■ THE TASK
Retype every line of the data, keeping each word exactly.

EXCERPTED RECORDS START

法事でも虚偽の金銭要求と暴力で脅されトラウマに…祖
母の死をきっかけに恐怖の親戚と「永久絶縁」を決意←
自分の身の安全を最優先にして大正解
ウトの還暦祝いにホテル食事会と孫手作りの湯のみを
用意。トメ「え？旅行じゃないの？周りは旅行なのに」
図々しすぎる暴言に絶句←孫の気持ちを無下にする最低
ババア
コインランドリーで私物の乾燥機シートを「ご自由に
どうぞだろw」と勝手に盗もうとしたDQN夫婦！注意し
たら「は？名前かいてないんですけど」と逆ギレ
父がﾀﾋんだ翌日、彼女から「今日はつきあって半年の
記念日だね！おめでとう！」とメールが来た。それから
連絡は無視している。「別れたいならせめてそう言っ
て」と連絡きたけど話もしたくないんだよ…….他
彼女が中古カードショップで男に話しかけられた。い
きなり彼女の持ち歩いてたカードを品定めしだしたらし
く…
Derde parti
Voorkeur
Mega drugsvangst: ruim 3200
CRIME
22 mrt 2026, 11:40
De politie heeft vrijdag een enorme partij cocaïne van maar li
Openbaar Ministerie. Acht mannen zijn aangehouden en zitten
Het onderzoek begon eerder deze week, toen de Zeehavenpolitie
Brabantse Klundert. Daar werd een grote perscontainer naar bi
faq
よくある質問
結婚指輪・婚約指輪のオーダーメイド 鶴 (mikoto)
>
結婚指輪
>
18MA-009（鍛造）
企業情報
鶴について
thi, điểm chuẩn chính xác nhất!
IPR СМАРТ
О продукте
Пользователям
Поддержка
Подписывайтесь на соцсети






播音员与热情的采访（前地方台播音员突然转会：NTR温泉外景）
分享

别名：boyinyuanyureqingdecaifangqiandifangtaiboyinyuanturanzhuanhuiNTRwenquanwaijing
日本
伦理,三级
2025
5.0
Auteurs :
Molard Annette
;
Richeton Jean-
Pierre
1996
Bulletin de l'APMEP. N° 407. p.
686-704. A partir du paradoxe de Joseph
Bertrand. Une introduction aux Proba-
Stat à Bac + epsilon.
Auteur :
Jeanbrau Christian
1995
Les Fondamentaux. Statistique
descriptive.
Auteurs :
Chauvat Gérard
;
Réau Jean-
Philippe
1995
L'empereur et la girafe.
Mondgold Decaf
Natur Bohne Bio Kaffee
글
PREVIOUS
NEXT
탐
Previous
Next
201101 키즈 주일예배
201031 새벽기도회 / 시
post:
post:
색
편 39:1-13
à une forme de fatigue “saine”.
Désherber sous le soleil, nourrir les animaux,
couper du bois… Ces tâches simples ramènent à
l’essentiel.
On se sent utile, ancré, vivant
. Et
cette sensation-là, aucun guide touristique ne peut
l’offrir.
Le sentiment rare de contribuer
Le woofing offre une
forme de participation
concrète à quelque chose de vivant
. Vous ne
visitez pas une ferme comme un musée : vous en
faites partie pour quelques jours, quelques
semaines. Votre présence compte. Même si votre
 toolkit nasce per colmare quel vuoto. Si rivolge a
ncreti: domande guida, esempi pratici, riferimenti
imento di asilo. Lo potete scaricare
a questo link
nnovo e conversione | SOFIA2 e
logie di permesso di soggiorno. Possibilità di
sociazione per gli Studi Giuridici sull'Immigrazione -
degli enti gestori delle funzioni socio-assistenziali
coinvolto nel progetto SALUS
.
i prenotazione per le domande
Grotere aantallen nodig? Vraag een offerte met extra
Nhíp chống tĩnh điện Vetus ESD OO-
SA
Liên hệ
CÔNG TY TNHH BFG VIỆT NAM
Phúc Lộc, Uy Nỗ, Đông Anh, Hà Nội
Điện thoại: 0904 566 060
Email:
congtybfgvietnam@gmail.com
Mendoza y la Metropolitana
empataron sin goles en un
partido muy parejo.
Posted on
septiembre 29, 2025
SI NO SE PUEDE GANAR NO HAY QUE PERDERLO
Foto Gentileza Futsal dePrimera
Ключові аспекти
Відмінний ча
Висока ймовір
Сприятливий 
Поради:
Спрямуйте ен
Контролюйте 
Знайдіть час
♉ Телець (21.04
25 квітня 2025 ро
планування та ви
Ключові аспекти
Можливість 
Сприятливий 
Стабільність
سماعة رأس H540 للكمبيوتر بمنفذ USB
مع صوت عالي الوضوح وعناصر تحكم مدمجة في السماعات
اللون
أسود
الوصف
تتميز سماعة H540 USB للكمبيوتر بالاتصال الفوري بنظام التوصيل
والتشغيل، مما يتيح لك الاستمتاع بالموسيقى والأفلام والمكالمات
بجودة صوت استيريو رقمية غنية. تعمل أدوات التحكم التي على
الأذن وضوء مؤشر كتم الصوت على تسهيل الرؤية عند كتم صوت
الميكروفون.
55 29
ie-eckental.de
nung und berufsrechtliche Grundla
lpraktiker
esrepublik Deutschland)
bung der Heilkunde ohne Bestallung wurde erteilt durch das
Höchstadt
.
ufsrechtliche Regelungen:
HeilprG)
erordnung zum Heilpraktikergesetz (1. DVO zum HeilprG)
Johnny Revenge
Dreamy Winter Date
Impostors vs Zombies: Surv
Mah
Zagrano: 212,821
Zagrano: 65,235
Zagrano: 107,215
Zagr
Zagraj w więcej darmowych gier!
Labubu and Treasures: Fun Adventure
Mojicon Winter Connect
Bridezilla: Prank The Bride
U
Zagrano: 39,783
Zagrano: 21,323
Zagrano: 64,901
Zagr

EXCERPTED RECORDS END

■ SOLUTION FOR THIS EXERCISE
法事でも虚偽の金銭要求と暴力で脅されトラウマに…祖
母の死をきっかけに恐怖の親戚と「永久絶縁」を決意←
自分の身の安全を最優先にして大正解
ウトの還暦祝いにホテル食事会と孫手作りの湯のみを
用意。トメ「え？旅行じゃないの？周りは旅行なのに」
図々しすぎる暴言に絶句←孫の気持ちを無下にする最低
ババア
コインランドリーで私物の乾燥機シートを「ご自由に
どうぞだろw」と勝手に盗もうとしたDQN夫婦！注意し
たら「は？名前かいてないんですけど」と逆ギレ
父がﾀﾋんだ翌日、彼女から「今日はつきあって半年の
記念日だね！おめでとう！」とメールが来た。それから
連絡は無視している。「別れたいならせめてそう言っ
て」と連絡きたけど話もしたくないんだよ…….他
彼女が中古カードショップで男に話しかけられた。い
きなり彼女の持ち歩いてたカードを品定めしだしたらし
く…
Derde parti
Voorkeur
Mega drugsvangst: ruim 3200
CRIME
22 mrt 2026, 11:40
De politie heeft vrijdag een enorme partij cocaïne van maar li
Openbaar Ministerie. Acht mannen zijn aangehouden en zitten
Het onderzoek begon eerder deze week, toen de Zeehavenpolitie
Brabantse Klundert. Daar werd een grote perscontainer naar bi
faq
よくある質問
結婚指輪・婚約指輪のオーダーメイド 鶴 (mikoto)
>
結婚指輪
>
18MA-009（鍛造）
企業情報
鶴について
thi, điểm chuẩn chính xác nhất!
IPR СМАРТ
О продукте
Пользователям
Поддержка
Подписывайтесь на соцсети






播音员与热情的采访（前地方台播音员突然转会：NTR温泉外景）
分享

别名：boyinyuanyureqingdecaifangqiandifangtaiboyinyuanturanzhuanhuiNTRwenquanwaijing
日本
伦理,三级
2025
5.0
Auteurs :
Molard Annette
;
Richeton Jean-
Pierre
1996
Bulletin de l'APMEP. N° 407. p.
686-704. A partir du paradoxe de Joseph
Bertrand. Une introduction aux Proba-
Stat à Bac + epsilon.
Auteur :
Jeanbrau Christian
1995
Les Fondamentaux. Statistique
descriptive.
Auteurs :
Chauvat Gérard
;
Réau Jean-
Philippe
1995
L'empereur et la girafe.
Mondgold Decaf
Natur Bohne Bio Kaffee
글
PREVIOUS
NEXT
탐
Previous
Next
201101 키즈 주일예배
201031 새벽기도회 / 시
post:
post:
색
편 39:1-13
à une forme de fatigue “saine”.
Désherber sous le soleil, nourrir les animaux,
couper du bois… Ces tâches simples ramènent à
l’essentiel.
On se sent utile, ancré, vivant
. Et
cette sensation-là, aucun guide touristique ne peut
l’offrir.
Le sentiment rare de contribuer
Le woofing offre une
forme de participation
concrète à quelque chose de vivant
. Vous ne
visitez pas une ferme comme un musée : vous en
faites partie pour quelques jours, quelques
semaines. Votre présence compte. Même si votre
 toolkit nasce per colmare quel vuoto. Si rivolge a
ncreti: domande guida, esempi pratici, riferimenti
imento di asilo. Lo potete scaricare
a questo link
nnovo e conversione | SOFIA2 e
logie di permesso di soggiorno. Possibilità di
sociazione per gli Studi Giuridici sull'Immigrazione -
degli enti gestori delle funzioni socio-assistenziali
coinvolto nel progetto SALUS
.
i prenotazione per le domande
Grotere aantallen nodig? Vraag een offerte met extra
Nhíp chống tĩnh điện Vetus ESD OO-
SA
Liên hệ
CÔNG TY TNHH BFG VIỆT NAM
Phúc Lộc, Uy Nỗ, Đông Anh, Hà Nội
Điện thoại: 0904 566 060
Email:
congtybfgvietnam@gmail.com
Mendoza y la Metropolitana
empataron sin goles en un
partido muy parejo.
Posted on
septiembre 29, 2025
SI NO SE PUEDE GANAR NO HAY QUE PERDERLO
Foto Gentileza Futsal dePrimera
Ключові аспекти
Відмінний ча
Висока ймовір
Сприятливий 
Поради:
Спрямуйте ен
Контролюйте 
Знайдіть час
♉ Телець (21.04
25 квітня 2025 ро
планування та ви
Ключові аспекти
Можливість 
Сприятливий 
Стабільність
سماعة رأس H540 للكمبيوتر بمنفذ USB
مع صوت عالي الوضوح وعناصر تحكم مدمجة في السماعات
اللون
أسود
الوصف
تتميز سماعة H540 USB للكمبيوتر بالاتصال الفوري بنظام التوصيل
والتشغيل، مما يتيح لك الاستمتاع بالموسيقى والأفلام والمكالمات
بجودة صوت استيريو رقمية غنية. تعمل أدوات التحكم التي على
الأذن وضوء مؤشر كتم الصوت على تسهيل الرؤية عند كتم صوت
الميكروفون.
55 29
ie-eckental.de
nung und berufsrechtliche Grundla
lpraktiker
esrepublik Deutschland)
bung der Heilkunde ohne Bestallung wurde erteilt durch das
Höchstadt
.
ufsrechtliche Regelungen:
HeilprG)
erordnung zum Heilpraktikergesetz (1. DVO zum HeilprG)
Johnny Revenge
Dreamy Winter Date
Impostors vs Zombies: Surv
Mah
Zagrano: 212,821
Zagrano: 65,235
Zagrano: 107,215
Zagr
Zagraj w więcej darmowych gier!
Labubu and Treasures: Fun Adventure
Mojicon Winter Connect
Bridezilla: Prank The Bride
U
Zagrano: 39,783
Zagrano: 21,323
Zagrano: 64,901
Zagr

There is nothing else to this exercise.